Afgani, siriani, pakistani e bengalesi. Ma anche africani costretti a partire per la crisi climatica. Scelgono la via interna, tra le più battute per raggiungere l’Europa. Attraversano confini su confini. Tra filo spinato, abusi delle polizie di frontiera, freddo, fame

Non c’è solo la rotta via mare. Lo sa bene Alì che in tre mesi, dall’Afghanistan, ha attraversato sette Paesi e ora è qui a Fiume, in Croazia, a riposare al sole tiepido del mattino. I suoi compagni di viaggio stanno ancora dormendo sulla banchina del binario morto della stazione, avvoltolati nelle coperte fino a sparire, come in un bozzo di lana. Alì vuole parlare e raccontare la sua storia, perché è scampato ai talebani che volevano ammazzarlo e che hanno trucidato suo fratello e suo cugino.
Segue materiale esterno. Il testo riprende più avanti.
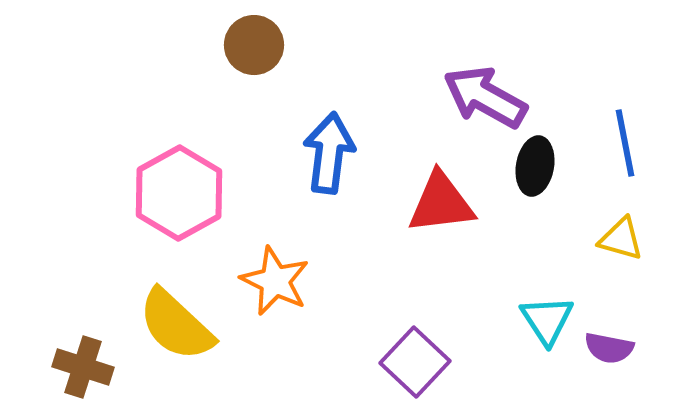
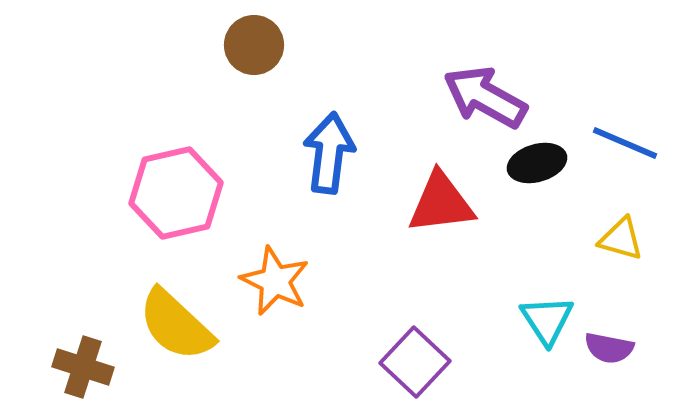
blue line: rotated 56 degrees counterclockwise
black ellipse: moved 2 px right, 3 px up; rotated 64 degrees clockwise
pink hexagon: moved 3 px left; rotated 16 degrees clockwise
Erano tutti e tre poliziotti in forze al governo di Ashraf Ghani.

 

«Ci ho messo sei mesi per arrivare qui da Kapisa, a Nord di Kabul. Ho attraverso dapprima il Pakistan, poi l’Iran e la Turchia. E poi dalla Turchia sono passato in Bulgaria, da dove ho iniziato a risalire i Balcani attraverso la Serbia, la Bosnia. E ora sono qui in Croazia. Ma all’imbrunire mi rimetterò in cammino verso la Slovenia e poi l’Italia», spiega Alì. Le sue scarpe sono maciullate e i suoi compagni sono così magri che è quasi incredibile come possano aver camminato per migliaia di chilometri su gambe tanto sottili. Perché la rotta balcanica è dura, aspra, faticosa, difficile. Non è percorribile da tutti. Ecco perché alla stazione di Fiume in maggioranza sono ragazzini, uomini in forze. Le donne e i bambini sono pochi. Chi non ce la fa a risalire il fianco est dell’Europa, in Turchia è costretto a pagare i trafficanti e a salire sui barconi.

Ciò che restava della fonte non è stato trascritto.